Investors should also take note of Buffett's second-largest holding, Bank of America. At just over 1 billion shares, this $37 billion stake makes up around 11% of Berkshire's portfolio.

This interest in BofA and banking in general should not surprise investors. Buffett's longtime holding in American Express and past affinity for Wells Fargo show he has taken an interest in the sector throughout his career. This means that Buffett understands the banking, investment, and financial risk management products it offers.

Also, one might think economic struggles would hurt BofA and its peers. Admittedly, it could see rising delinquencies as some borrowers struggle to make debt payments.

However, the company can likely profit as rising interest rates deliver more interest revenue from higher-interest originations and variable-rate lending products. In the third quarter, net interest income surged higher by 24% year over year. This contributed to an 8% increase in revenue over that period, which came in at $24.5 billion.

But despite that performance, BofA has not escaped the struggling economy. Its stock has fallen by about 19% over the last year.

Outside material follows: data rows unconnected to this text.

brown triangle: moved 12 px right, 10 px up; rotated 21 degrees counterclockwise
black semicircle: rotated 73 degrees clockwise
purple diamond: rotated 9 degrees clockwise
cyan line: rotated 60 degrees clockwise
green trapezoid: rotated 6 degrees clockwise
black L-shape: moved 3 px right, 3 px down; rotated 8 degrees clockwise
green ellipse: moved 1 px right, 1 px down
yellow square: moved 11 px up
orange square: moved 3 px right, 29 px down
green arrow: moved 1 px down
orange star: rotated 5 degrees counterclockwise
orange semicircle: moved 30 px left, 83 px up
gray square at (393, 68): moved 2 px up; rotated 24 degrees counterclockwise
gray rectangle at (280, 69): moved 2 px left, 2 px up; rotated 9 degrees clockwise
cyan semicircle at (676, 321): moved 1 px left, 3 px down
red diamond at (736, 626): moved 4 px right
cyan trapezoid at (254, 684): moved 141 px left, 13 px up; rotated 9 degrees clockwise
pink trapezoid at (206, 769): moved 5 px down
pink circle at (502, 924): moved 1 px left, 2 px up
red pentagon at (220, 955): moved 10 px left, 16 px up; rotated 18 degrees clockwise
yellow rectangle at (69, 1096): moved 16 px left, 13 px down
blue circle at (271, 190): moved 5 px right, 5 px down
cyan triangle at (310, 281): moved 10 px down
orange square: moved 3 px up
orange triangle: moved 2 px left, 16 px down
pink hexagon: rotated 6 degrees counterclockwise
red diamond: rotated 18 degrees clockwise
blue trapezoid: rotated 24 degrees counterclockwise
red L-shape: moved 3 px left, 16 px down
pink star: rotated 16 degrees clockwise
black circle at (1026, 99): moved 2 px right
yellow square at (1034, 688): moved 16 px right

Does that mean that investors should consider BofA? They likely should. At a P/E ratio of 12, its multiple is below five-year averages. And with no end in sight to the higher interest rates, the drop in the stock is likely to go down in history as a temporary setback.

3. Chevron

Due to the focus on renewable energy, the choice of Chevron might come as a shock. Indeed, Chevron has invested more heavily in renewable natural gas recently.

But while renewables receive extensive coverage on Chevron's website, oil and gas continue to drive profitability for the company. About 68% of U.S. energy usage is petroleum and natural gas, according to the Energy Information Agency. That continuing need for traditional energy sources bodes well for the energy giant.

Investors should also take note of the Dividend Aristocrat status it earned through 35 consecutive years of payout hikes. Chevron shareholders now receive $5.68 per share annually in dividends. This amounts to a cash return of 3.1% for new buyers, well above the S&P 500's 1.7% average.

Indeed, cash generation is one of Chevron's more notable attributes. From its $67 billion in revenue in the third quarter of 2022, it reported more than $12 billion in free cash flow. That easily funded the nearly $3 billion in dividend costs.

Also, since the stock surged by almost 60% over the last year, one can see why Buffett has steadily added shares. Those 165 million shares are worth about $30 billion, about 9% of Berkshire's portfolio.

And despite that increase, its 10 P/E ratio is not far above its multiyear lows. That earnings multiple, along with the dividend, could lead to Buffett and others adding more shares.